Extracellular matrix (ECM) is a multi-component solid structure which fills the space between the cells. It consists of the ground substance and fibers. The ground substance is an amorphous substance which binds significant amounts of water. Apart from the glycosaminoglycans and proteoglycans, it comprises glycoproteins suspended in the polysaccharide solution, which gives the function of ideal framework for the tissues as well as safe environment for the maturing cells. Extracellular matrix is also a very active structure, subject to constant changes and transformations, simultaneously controlling and modulating the signals reaching the cells [11].

Dynamically transforming ECM structure plays significant role both in proper functioning of the tissues as well as in the pathomechanism of various organ ailments, including pathogenesis of the cardiovascular system diseases. The fundamental role in the pathological transformation of extracellular components, in the vascular remodeling as well as in the migration and proliferation of cells, is attributed to the malfunctions of metalloproteinases (MMP) and metalloproteinases inhibitors (TIMPs) [12-14].
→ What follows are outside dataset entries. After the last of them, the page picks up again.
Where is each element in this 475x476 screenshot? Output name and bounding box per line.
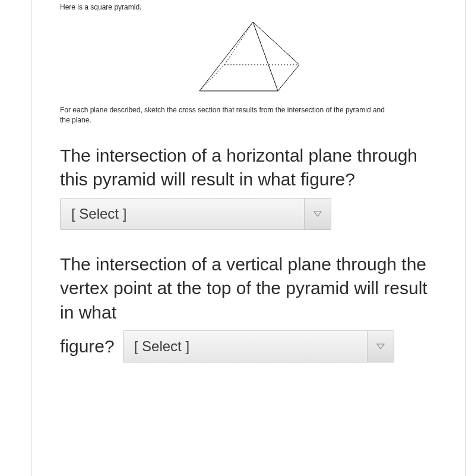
question-2-select-toggle[interactable]: [368, 331, 394, 362]
question-2-row: figure? [ Select ]: [60, 330, 436, 362]
svg-line-4: [278, 65, 299, 91]
question-2-select-value: [ Select ]: [124, 331, 368, 362]
square-pyramid-icon: [189, 18, 308, 96]
svg-line-7: [253, 22, 299, 65]
instructions-text: For each plane described, sketch the cro…: [60, 105, 392, 126]
question-2-trailing-label: figure?: [60, 335, 115, 359]
intro-text: Here is a square pyramid.: [60, 2, 436, 12]
chevron-down-icon: [376, 343, 385, 349]
svg-marker-8: [314, 212, 321, 216]
question-2-select[interactable]: [ Select ]: [123, 330, 394, 362]
svg-line-2: [224, 22, 253, 65]
svg-line-0: [200, 65, 224, 91]
chevron-down-icon: [314, 211, 322, 217]
svg-line-6: [253, 22, 278, 91]
content-panel: Here is a square pyramid. For each plane…: [31, 0, 466, 476]
question-1-text: The intersection of a horizontal plane t…: [60, 144, 436, 192]
page-root: Here is a square pyramid. For each plane…: [0, 0, 475, 476]
pyramid-figure: [60, 18, 436, 96]
svg-marker-9: [377, 344, 384, 349]
question-1-select[interactable]: [ Select ]: [60, 198, 331, 230]
question-1-select-value: [ Select ]: [61, 198, 305, 229]
question-1-select-toggle[interactable]: [305, 198, 331, 229]
svg-line-5: [200, 22, 253, 91]
question-2-text: The intersection of a vertical plane thr…: [60, 253, 436, 325]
Matrix metalloproteinases (MMPs) are structurally similar to endopeptidases whose activity impacts the structure of ECM proteins and connective tissue. Their proteolytic activity is not limited to the transformation of extracellular sphere of tissues. Dissecting numerous proteins, they contribute to the degradation of receptors on the cellular surface creating peptide fragments which bind numerous mediators. Through the protein hydrolysis they modulate activity and concentration of growth factors and cytokines. The purpose of their activity is to create the space which enables migration of cells and proper regulation of matrix-cell and cell-cell interactions as well as the arrangement of matrix structure [15-18]. It plays significant role in many physiological processes, including embryogenesis, angiogenesis, remodeling of vessels. Keeping proper balance between the processes of degradation and synthesis of extracellular matrix components constitutes the basic requirement for maintaining tissue balance. Uncontrolled increase of MMP expression and activity is the characteristic component for the ongoing alterations with the pathological background [16, 19-21].

MMPs classification is primarily based on their activity, various substrate specifics enabled the classification of various endopeptidases to one of the six distinguished groups: collagenase - MMP-1, MMP-8, MMP-13; gelatinase - MMP-2, MMP-9; stromielisin - MMP-3, MMP-10, MMP-11; matrilisin - MMP-7, MMP-26; membrane type metalloproteinases - MMP-14, MMP-15, MMP-16, MMP-17, MMP-24, MMP-25; non-classified metalloproteinases - MMP-12, MMP-19, MMP-20, MMP-21, MMP-23 [16, 22-24]. Classification is also based on the difference in the protein quaternary structure, however general structure pattern is homologous for all metalloproteinases. Configuration of these molecules consists of three domains: n-terminal domain built of signaling peptides (separated after translation), propeptid, catalytic domain with the active spot and C-terminal domain [24].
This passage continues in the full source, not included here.